This course is approved by the Texas Department of State Health Services DSHS for Continuing Education for Massage Therapists CE0009 and by the NCBTMB for Nationally Certified Massage Therapists for 2 CE Hours.

This article reviews the latest clinical research that has reported the effectiveness of massage therapy for the treatment of tennis elbow (lateral epicondylitis). 

Learning Objectives: After reading this course, you will...

  1. be able to describe the anatomy associated with tennis elbow.
  2. be able to identify the research-based types of symptoms associated with tennis elbow that can be influenced positively by massage therapy.
  3. be able to list specific massage therapies that have evidence to support their use on tennis elbow, according to the research.
  4. be able to explain the research efficacy of massage therapy in the treatment of symptoms of tennis elbow.
  5. be able to describe what type of massage is best in the treatment of tennis elbow, according to the research.

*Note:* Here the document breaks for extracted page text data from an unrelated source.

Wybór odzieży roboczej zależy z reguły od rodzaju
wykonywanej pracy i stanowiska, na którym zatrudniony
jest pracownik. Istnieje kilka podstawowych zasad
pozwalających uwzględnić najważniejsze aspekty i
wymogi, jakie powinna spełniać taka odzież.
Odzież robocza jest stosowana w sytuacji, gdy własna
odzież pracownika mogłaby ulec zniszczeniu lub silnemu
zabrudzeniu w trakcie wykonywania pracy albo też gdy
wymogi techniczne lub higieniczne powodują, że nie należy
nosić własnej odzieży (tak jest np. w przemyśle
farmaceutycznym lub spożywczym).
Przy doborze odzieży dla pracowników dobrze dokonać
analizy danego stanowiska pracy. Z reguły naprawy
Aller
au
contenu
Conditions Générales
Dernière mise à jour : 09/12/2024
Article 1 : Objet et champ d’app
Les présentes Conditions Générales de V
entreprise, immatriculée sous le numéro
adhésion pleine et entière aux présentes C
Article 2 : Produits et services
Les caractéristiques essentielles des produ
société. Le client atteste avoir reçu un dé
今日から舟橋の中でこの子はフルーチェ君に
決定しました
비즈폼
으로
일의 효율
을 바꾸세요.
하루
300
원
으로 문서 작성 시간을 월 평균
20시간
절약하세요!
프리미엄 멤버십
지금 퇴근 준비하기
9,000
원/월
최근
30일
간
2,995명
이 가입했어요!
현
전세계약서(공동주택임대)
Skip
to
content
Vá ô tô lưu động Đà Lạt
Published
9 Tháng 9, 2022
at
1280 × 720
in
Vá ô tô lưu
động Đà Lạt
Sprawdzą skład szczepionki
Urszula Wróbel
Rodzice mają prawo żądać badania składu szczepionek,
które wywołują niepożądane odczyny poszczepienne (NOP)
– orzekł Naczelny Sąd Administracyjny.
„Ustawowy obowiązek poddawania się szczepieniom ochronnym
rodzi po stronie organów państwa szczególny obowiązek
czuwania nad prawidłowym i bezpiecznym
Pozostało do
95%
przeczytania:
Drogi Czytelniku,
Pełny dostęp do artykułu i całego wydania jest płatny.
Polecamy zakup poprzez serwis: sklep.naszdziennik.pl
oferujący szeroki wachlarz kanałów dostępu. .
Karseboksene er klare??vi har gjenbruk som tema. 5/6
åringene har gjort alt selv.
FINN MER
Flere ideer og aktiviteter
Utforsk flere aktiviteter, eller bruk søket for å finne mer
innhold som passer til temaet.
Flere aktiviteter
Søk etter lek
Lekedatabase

Introduction to Research-Based Massage for Tennis Elbow

Lateral epicondylitis (aka tennis elbow) is a common cause of lateral elbow pain.  It affects 1-3% of adults each year and is considered one of the most common upper extremity disorders.(1)  It may affect up to 15% of workers who perform repetitive tasks with their hands and up to 50% of tennis players.(2,3)  Symptoms include pain (lateral epicondylagia) around the lateral epicondyle of the humerus, which is often provoked by gripping actions and especially the tennis backhand, and weakness, especially when gripping objects.  Most patients report functional limitations in activities of daily living (especially gripping objects), work-related activities requiring gripping objects or using the wrist, and leisure activities, especially tennis or any activity that requires gripping or wrist extension.(4)  Patients with lateral epicondylitis typically present with 1) pain on palpation of the lateral epicondyle, 2)  pain with gripping, 3) pain with passive wrist flexion (elbow in extension) and 4) pain with resisted wrist extension. (5)

Research-Based Anatomy, Etiology and Epidemiology of Tennis Elbow

Lateral epicondylitis appears to be a chronic overuse injury of the common wrist extensor group at the lateral epicondyle of the humerus.(6)  Since it is seen so prevalently in tennis players, it took on the name tennis elbow. The Extensor Carpi Radialis Brevis is the most common tendon cited, although the neighboring Extensor Digitorum Communus and Externsor Carpi Radialis Longus can also be involved.(5) There is no clear consensus on the actual cause or pathological process of this disorder.  Histological studies have revealed that lateral epicondylitis is a chronic degenerative process where the localized connective tissue (collagen) of the common extensor tendon becomes disorganized.(5)  Biochemical studies have shown the presence of neurokinin 1 (substance P), but a lack of chemicals associated with the inflammatory process, like bradykinins, leukotrienes, and histamine.(7)  This has led to clinicians renaming the condition  lateral epicondylalgia or lateral epicondylosis, which are more generalized terms of pathology that do not necessarily involve inflammation.(5)  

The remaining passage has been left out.